Pero, me diréis, ¿por qué, pues, la mayor parte de los
cristianos son tan insensibles e indiferentes a esa dicha hasta el punto de que
la desprecian, y llegan a burlarse de los que ponen su felicidad en hacerse de
ella participantes? -¡Ay!, Dios mío, ¿qué desgracia es comparable a la suya? Es
que aquellos infelices jamás gustaron una gota de esa felicidad tan inefable.
En efecto, ¡un hombre mortal, una criatura, alimentarse, saciarse de su Dios,
convertirlo en su pan cotidiano!.
¡Oh milagro de los milagros!. ¡Amor de los amores!
... ¡Dicha de las dichas, ni aún
conocida de los Ángeles!... ¡Dios mío!. ¡Cuánta alegría la de un cristiano cuya
fe le dice que, al levantarse de la Sagrada Mesa, llevase todo el cielo dentro
de su corazón! ... ¡Dichosa morada la de
tales cristianos!..., ¡Qué respeto deberán inspirarnos durante todo aquel día!
¡Tener en casa otro tabernáculo, en el cual habita el mismo Dios en cuerpo y
alma! ...
Pero, me dirá tal vez alguno, si es una dicha tan
grande el comulgar, ¿por que la Iglesia nos manda comulgar solamente una vez al
año?--Este precepto no se ha establecido para los buenos cristianos, sino para
los tibios o indiferentes, a fin de atender a la salvación de su pobre alma. En
los comienzos de la Iglesia, el mayor castigo que podía imponerse a los fieles
era el privarlos de la dicha de comulgar; siempre que asistían a la Santa Misa,
recibían también la Sagrada Comunión. ¡Dios mío!, ¿cómo pueden existir
cristianos que permanezcan tres, cuatro, cinco y seis meses sin procurar a su
pobre alma este celestial alimento? ¡La dejan morir de inanición! ... ¡Dios mío
cuánta ceguera y cuánta desdicha la suya¡... ¡Teniendo a mano tantos remedios
para curarla, y disponiendo de un alimento tan a propósito para conservarle la
salud!... Reconozcamos lo con pena, de nada se le priva a un cuerpo que, tarde
o temprano, ha de morir y ser pasto de gusanos y, en cambio, menospreciamos y
tratamos con la mayor crueldad a un alma inmortal, creada a imagen de Dios...
Previendo la Iglesia el abandono de muchos cristianos, abandono que los
llevaría hasta perder de vista la salvación de sus pobres almas, confiando en
que el temor del pecado les abriría los ojos, les impuso un precepto en virtud
del cual debían comulgar tres veces al año: por Navidad, por Pascua y por Pentecostés.

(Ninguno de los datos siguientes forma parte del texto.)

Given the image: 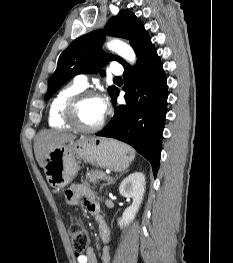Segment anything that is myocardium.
Returning a JSON list of instances; mask_svg holds the SVG:
<instances>
[{
	"instance_id": "f54148a6",
	"label": "myocardium",
	"mask_w": 233,
	"mask_h": 263,
	"mask_svg": "<svg viewBox=\"0 0 233 263\" xmlns=\"http://www.w3.org/2000/svg\"><path fill=\"white\" fill-rule=\"evenodd\" d=\"M89 98L100 99L101 97H100V95H98L97 93H95L93 91H89V90L80 91L68 100V102L65 106V110H64L65 120L71 126H73L76 130H78L80 132H84V133L97 132V131L102 129V127L105 123V118L103 115L101 120L99 121V123L96 124L95 126L86 127V126H83L81 124L79 116H78V110H79L81 104Z\"/></svg>"
}]
</instances>
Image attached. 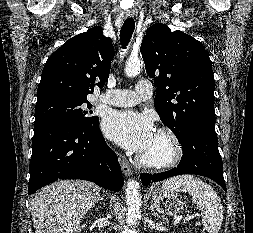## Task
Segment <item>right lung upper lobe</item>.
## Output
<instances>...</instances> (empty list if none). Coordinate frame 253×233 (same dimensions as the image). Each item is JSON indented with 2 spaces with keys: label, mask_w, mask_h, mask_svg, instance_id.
<instances>
[{
  "label": "right lung upper lobe",
  "mask_w": 253,
  "mask_h": 233,
  "mask_svg": "<svg viewBox=\"0 0 253 233\" xmlns=\"http://www.w3.org/2000/svg\"><path fill=\"white\" fill-rule=\"evenodd\" d=\"M114 47L100 26L66 41L46 61L37 103L52 97L87 99L108 80ZM95 81H99L95 84Z\"/></svg>",
  "instance_id": "right-lung-upper-lobe-1"
}]
</instances>
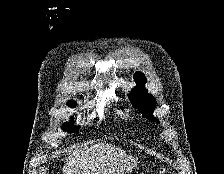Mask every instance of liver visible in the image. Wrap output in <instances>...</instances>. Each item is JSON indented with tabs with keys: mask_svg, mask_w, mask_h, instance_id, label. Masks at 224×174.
<instances>
[{
	"mask_svg": "<svg viewBox=\"0 0 224 174\" xmlns=\"http://www.w3.org/2000/svg\"><path fill=\"white\" fill-rule=\"evenodd\" d=\"M125 158V151L108 143L74 150L66 159L63 174H95Z\"/></svg>",
	"mask_w": 224,
	"mask_h": 174,
	"instance_id": "6515ba94",
	"label": "liver"
}]
</instances>
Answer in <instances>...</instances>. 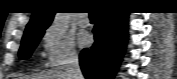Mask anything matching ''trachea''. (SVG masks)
<instances>
[{
	"label": "trachea",
	"mask_w": 177,
	"mask_h": 79,
	"mask_svg": "<svg viewBox=\"0 0 177 79\" xmlns=\"http://www.w3.org/2000/svg\"><path fill=\"white\" fill-rule=\"evenodd\" d=\"M90 18H97V14H96V12H92V13H90Z\"/></svg>",
	"instance_id": "1"
}]
</instances>
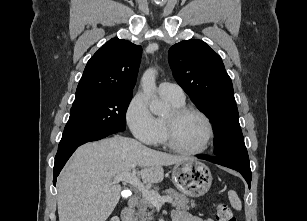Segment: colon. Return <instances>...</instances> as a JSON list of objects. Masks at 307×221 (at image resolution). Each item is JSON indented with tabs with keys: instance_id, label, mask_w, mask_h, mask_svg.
Here are the masks:
<instances>
[{
	"instance_id": "obj_1",
	"label": "colon",
	"mask_w": 307,
	"mask_h": 221,
	"mask_svg": "<svg viewBox=\"0 0 307 221\" xmlns=\"http://www.w3.org/2000/svg\"><path fill=\"white\" fill-rule=\"evenodd\" d=\"M215 215L218 221H236L231 207L226 203L220 202L216 204Z\"/></svg>"
}]
</instances>
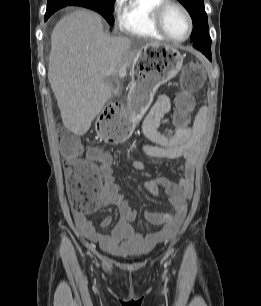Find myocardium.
<instances>
[{
  "label": "myocardium",
  "mask_w": 261,
  "mask_h": 306,
  "mask_svg": "<svg viewBox=\"0 0 261 306\" xmlns=\"http://www.w3.org/2000/svg\"><path fill=\"white\" fill-rule=\"evenodd\" d=\"M169 7H176L178 8L180 11H182V13L184 14L186 20H187V33L185 35V37L181 38V39H175L173 37H171L169 35V33L167 32L164 24H163V15L166 11L167 8ZM153 23L156 27V29L159 31V33L168 41L173 42V43H182L185 42L192 34L193 31V21H192V17L188 11V9L180 2L176 1V0H163V2L161 4H159L154 12H153Z\"/></svg>",
  "instance_id": "myocardium-1"
}]
</instances>
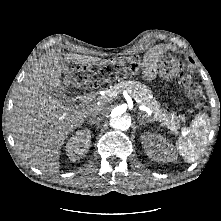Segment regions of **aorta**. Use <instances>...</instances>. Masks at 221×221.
I'll list each match as a JSON object with an SVG mask.
<instances>
[{
	"label": "aorta",
	"instance_id": "1",
	"mask_svg": "<svg viewBox=\"0 0 221 221\" xmlns=\"http://www.w3.org/2000/svg\"><path fill=\"white\" fill-rule=\"evenodd\" d=\"M110 125L116 130H127L131 126V117L122 107H117L111 112Z\"/></svg>",
	"mask_w": 221,
	"mask_h": 221
}]
</instances>
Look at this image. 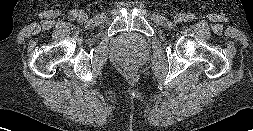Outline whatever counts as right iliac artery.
Instances as JSON below:
<instances>
[{
	"instance_id": "1",
	"label": "right iliac artery",
	"mask_w": 253,
	"mask_h": 131,
	"mask_svg": "<svg viewBox=\"0 0 253 131\" xmlns=\"http://www.w3.org/2000/svg\"><path fill=\"white\" fill-rule=\"evenodd\" d=\"M71 18H76L77 17V12L76 11H72L70 14Z\"/></svg>"
}]
</instances>
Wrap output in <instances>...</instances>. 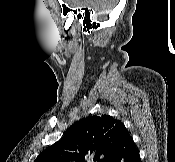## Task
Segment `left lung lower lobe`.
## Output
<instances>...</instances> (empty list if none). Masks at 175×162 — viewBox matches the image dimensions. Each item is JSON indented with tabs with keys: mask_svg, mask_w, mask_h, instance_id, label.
<instances>
[{
	"mask_svg": "<svg viewBox=\"0 0 175 162\" xmlns=\"http://www.w3.org/2000/svg\"><path fill=\"white\" fill-rule=\"evenodd\" d=\"M109 162H140L138 149L129 132L123 135Z\"/></svg>",
	"mask_w": 175,
	"mask_h": 162,
	"instance_id": "left-lung-lower-lobe-1",
	"label": "left lung lower lobe"
}]
</instances>
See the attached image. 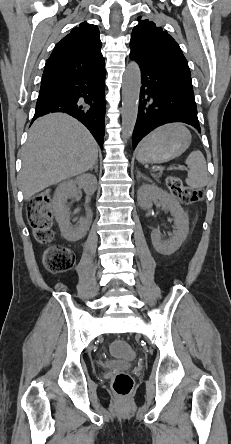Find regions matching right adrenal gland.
I'll list each match as a JSON object with an SVG mask.
<instances>
[{
  "mask_svg": "<svg viewBox=\"0 0 231 444\" xmlns=\"http://www.w3.org/2000/svg\"><path fill=\"white\" fill-rule=\"evenodd\" d=\"M93 169L95 170L96 173L98 172V163L97 162L95 163L94 167L91 168L90 170L92 171Z\"/></svg>",
  "mask_w": 231,
  "mask_h": 444,
  "instance_id": "obj_1",
  "label": "right adrenal gland"
}]
</instances>
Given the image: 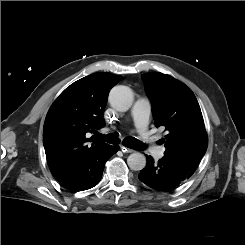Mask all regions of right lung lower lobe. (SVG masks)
<instances>
[{"label": "right lung lower lobe", "mask_w": 245, "mask_h": 245, "mask_svg": "<svg viewBox=\"0 0 245 245\" xmlns=\"http://www.w3.org/2000/svg\"><path fill=\"white\" fill-rule=\"evenodd\" d=\"M119 150V146H108L105 150L89 156L73 166L62 177L56 179L64 188L73 192L96 186L102 177L105 163Z\"/></svg>", "instance_id": "1"}]
</instances>
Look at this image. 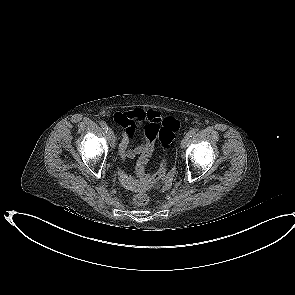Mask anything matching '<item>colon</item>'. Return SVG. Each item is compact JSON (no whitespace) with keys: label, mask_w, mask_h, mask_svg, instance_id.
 Instances as JSON below:
<instances>
[{"label":"colon","mask_w":295,"mask_h":295,"mask_svg":"<svg viewBox=\"0 0 295 295\" xmlns=\"http://www.w3.org/2000/svg\"><path fill=\"white\" fill-rule=\"evenodd\" d=\"M179 122L175 118L167 117L158 122H152L151 125L145 127V136L149 138V143L144 147L142 156L136 164V173L143 181H148L150 184L156 183L165 177L167 171V159L164 158L154 175H148L145 172V167L149 159L153 157L155 145L158 139L164 150L170 147L176 132L179 129ZM149 202V197L144 192H136L133 195V203L137 206H144Z\"/></svg>","instance_id":"1"}]
</instances>
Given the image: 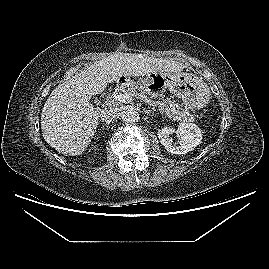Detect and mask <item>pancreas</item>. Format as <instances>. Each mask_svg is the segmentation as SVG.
<instances>
[{
    "label": "pancreas",
    "mask_w": 269,
    "mask_h": 269,
    "mask_svg": "<svg viewBox=\"0 0 269 269\" xmlns=\"http://www.w3.org/2000/svg\"><path fill=\"white\" fill-rule=\"evenodd\" d=\"M123 92L127 93L133 97H136L137 99H140L142 101L148 100V96H146L144 93H139L137 91V88L135 84L131 83L123 88ZM154 105L160 109L162 113H164L169 118H172L174 120H186L183 116L180 115L179 111L172 105H170L169 100H163V101H156L154 102Z\"/></svg>",
    "instance_id": "1"
}]
</instances>
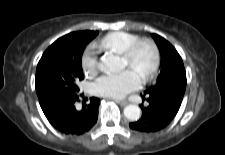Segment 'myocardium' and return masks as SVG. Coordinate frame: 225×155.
I'll use <instances>...</instances> for the list:
<instances>
[{
    "instance_id": "1",
    "label": "myocardium",
    "mask_w": 225,
    "mask_h": 155,
    "mask_svg": "<svg viewBox=\"0 0 225 155\" xmlns=\"http://www.w3.org/2000/svg\"><path fill=\"white\" fill-rule=\"evenodd\" d=\"M143 46L148 47L152 54L151 65L142 77L144 81H148L156 74L160 65V50L156 42L150 38H138L121 54L123 58L132 64L135 61L139 49Z\"/></svg>"
}]
</instances>
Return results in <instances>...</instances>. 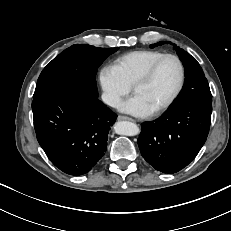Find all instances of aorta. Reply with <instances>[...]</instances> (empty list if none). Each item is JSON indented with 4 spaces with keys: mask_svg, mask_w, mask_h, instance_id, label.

Pero, viendo más tarde que los fieles se volvían cada día más indiferentes,
acabó por obligarlos a cercarse a su Dios sólo una vez al año. ¡Oh, Dios mío!,
¡que ceguera, que desdicha la de un cristiano que ha de ser compelido por la
ley a buscar su felicidad! Así es que, aunque no tengáis en vuestra conciencia
otro pecado que el de no cumplir con el precepto pascual, os habréis de
condenar. Pero decirme, ¿que provecho vais a sacar dejando que vuestra alma
permanezca en un estado tan miserable?... Si hemos de dar crédito a vuestras
palabras, estáis tranquilos y satisfechos ; pero, decidme, ¿donde podéis
hallarla esa tranquilidad y satisfacción?. ¿Será porque vuestra alma espera
sólo el momento en que la muerte va a herirla para ser después arrastrada al
infierno?. ¿Será porque el demonio es vuestro dueño y Señor?. ¡Dios mío!,
¡cuánta ceguera, cuánta desdicha la de aquellos que han perdido la fe!.